Saturday 21 May 2011

Rubbish is good!

There are times when only rubbish will do: illness, plane journeys, holidays, just after you've read something weighty. And I like rubbish. It can be deeply satisfying in a way that something you really have to work at is not. Like the difference between eating a plate of delicious food containing all the major food groups or eating a large bar of fruit and nut.You can sit back and let the words flow over you, disregarding clunky dialogue, inconsistencies, unlikeliness and the fact that you're sure the book you read last time you were in this situation had exactly the same story.

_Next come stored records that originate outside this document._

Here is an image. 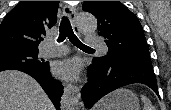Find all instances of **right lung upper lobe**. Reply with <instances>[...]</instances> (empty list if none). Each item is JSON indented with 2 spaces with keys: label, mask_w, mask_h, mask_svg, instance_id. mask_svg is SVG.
Returning a JSON list of instances; mask_svg holds the SVG:
<instances>
[{
  "label": "right lung upper lobe",
  "mask_w": 171,
  "mask_h": 110,
  "mask_svg": "<svg viewBox=\"0 0 171 110\" xmlns=\"http://www.w3.org/2000/svg\"><path fill=\"white\" fill-rule=\"evenodd\" d=\"M59 1H21L0 25V46L37 48L57 21Z\"/></svg>",
  "instance_id": "cb5924a9"
}]
</instances>
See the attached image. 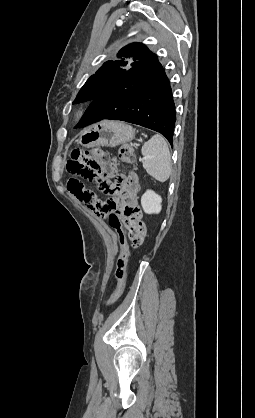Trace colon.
Masks as SVG:
<instances>
[{
    "instance_id": "1",
    "label": "colon",
    "mask_w": 255,
    "mask_h": 418,
    "mask_svg": "<svg viewBox=\"0 0 255 418\" xmlns=\"http://www.w3.org/2000/svg\"><path fill=\"white\" fill-rule=\"evenodd\" d=\"M118 157L122 164L129 165L134 160V154L130 146L124 145L119 149ZM67 170L72 175L79 176L89 182L98 185L101 192L109 194L106 200H101L91 190L86 189L83 183L72 177L68 181V189L85 205L93 210L98 217L108 216L109 222L120 234V258L117 261L115 276L117 287L105 305L111 306L123 293L125 287L126 266L131 256L130 240L127 234H122L125 228H145L142 221L141 209L135 205L125 211V220H123L118 211V198L114 196L113 186L111 184L112 168L108 164L107 156L99 149L84 150L74 148L70 152V159L67 164ZM128 238V239H127Z\"/></svg>"
}]
</instances>
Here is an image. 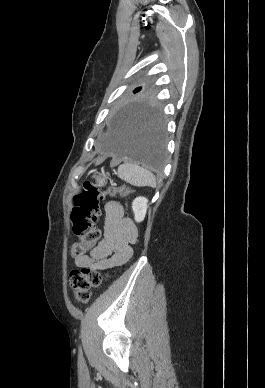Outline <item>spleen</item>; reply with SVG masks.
<instances>
[{
  "mask_svg": "<svg viewBox=\"0 0 265 388\" xmlns=\"http://www.w3.org/2000/svg\"><path fill=\"white\" fill-rule=\"evenodd\" d=\"M118 174L121 180H126L132 186H156L155 176L138 164H122L118 168Z\"/></svg>",
  "mask_w": 265,
  "mask_h": 388,
  "instance_id": "3e777b00",
  "label": "spleen"
}]
</instances>
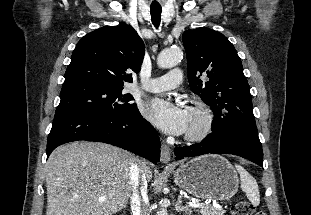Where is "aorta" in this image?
<instances>
[{"label":"aorta","mask_w":311,"mask_h":215,"mask_svg":"<svg viewBox=\"0 0 311 215\" xmlns=\"http://www.w3.org/2000/svg\"><path fill=\"white\" fill-rule=\"evenodd\" d=\"M183 56L182 50L179 47L163 50L157 59V64L161 68H171L176 66ZM162 204L161 210L157 212V215H167V210Z\"/></svg>","instance_id":"aorta-1"}]
</instances>
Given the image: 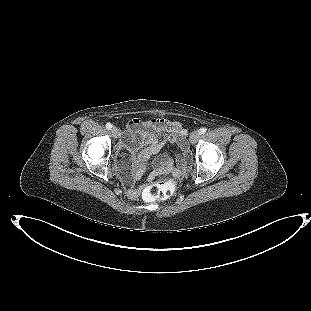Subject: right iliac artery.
Returning a JSON list of instances; mask_svg holds the SVG:
<instances>
[{
  "label": "right iliac artery",
  "mask_w": 311,
  "mask_h": 311,
  "mask_svg": "<svg viewBox=\"0 0 311 311\" xmlns=\"http://www.w3.org/2000/svg\"><path fill=\"white\" fill-rule=\"evenodd\" d=\"M106 128L109 130V129H111L112 128V124L111 123H107L106 124Z\"/></svg>",
  "instance_id": "right-iliac-artery-1"
}]
</instances>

For me, quality rubbish, generally means something chunky with a bit of romance in it, possibly a bit of rags-to-riches or misery-to-happiness or just growing up, and most definitely a happy ending. To be honest, I could just re-read The Thornbirds and Lace  every time the need came on.They're all much of a muchness, aren't they? Occasionally something a little different will take my fancy, some fantasy, crime or horror. Last year, I devoured eight Charlaine Harris True Blood books one after another because I'd bought a job lot from the Book People for an unbelievable price. But the sweet-eating analogy springs to mind again: the last one or two didn't seem such a treat, just a bit too much of a good thing.

Sometimes Terry Pratchett seems to fill this rubbish need, but I won't quite allow myself to lump him with the rest of the category. He is clever and witty, but so very insubstantial, and I generally can't remember the beginning of one of his books by the time I'm halfway through it. I suppose I'm willing to separate him from the rest of the indistinguishable heap because his children's books, though very much in the same vein, are staggeringly good.


Sometimes I have to remind myself of my affection for trash when I try to steer children away from Roald Dahl and Jacqueline Wilson and towards Philips Reeve and Pullman. No, I'm not saying that RD and JW are trash, but that children tend to read them from habit because they know they will like what they'll get, rather than challenging themselves to discover something new. It's the same instinct that has me reaching for something fat with a picture of a pair of shoes on the cover or a watercolour of a French farmhouse or a straw hat abandoned on a picnic blanket.